Figure 6(b) shows the timing sequence of the experiment. The secondary cooling, including broadband cooling within 100 ms and single-frequency cooling within 50 ms, follows the primary cooling. After preparing cold atoms at a micro-Kelvin temperature, we turned off the MOT magnetic field, and turned on the positive detuning stirring laser to interact with the atoms for 20 ms to form the MSC. Finally, the 461 nm laser was used as the probe laser for 1 ms, and the atomic sample was excited to emit fluorescence. The spatial distribution of the MSC atoms was photographed by EMCCD.

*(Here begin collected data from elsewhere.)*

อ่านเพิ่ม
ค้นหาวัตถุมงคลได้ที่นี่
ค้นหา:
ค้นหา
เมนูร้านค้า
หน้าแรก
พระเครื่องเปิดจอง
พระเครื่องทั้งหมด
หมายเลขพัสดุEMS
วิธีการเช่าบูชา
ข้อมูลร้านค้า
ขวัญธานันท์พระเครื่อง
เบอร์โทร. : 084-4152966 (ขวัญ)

We found a novel semi-classical cooling process for fermion ⁸⁷Sr which formed the MSC in three-dimensional space by the narrow-line cooling. We chose a suitable accelerating laser for ⁸⁷Sr according to theoretical analysis. Then, using semi-classical theory, we evolved the formation of the MSC. In numerical calculations, we calculated the influence of different parameters on the evolution of MSC: the larger the saturation factor, the more atoms in the top envelope; the greater the detuning, the more atoms in the top envelope; the longer the interaction time, the larger the MSC. In experiment, we observed the well-defined MSC after narrow-line cooling, and verified the results in the numerical calculation. The calculated results agreed with the results of experiment. These results provide a detailed supplement to the study of MSC and a guide to the discovery of other types of MSC. In addition, this work could also give a guideline on atomic manipulation by narrow-line cooling.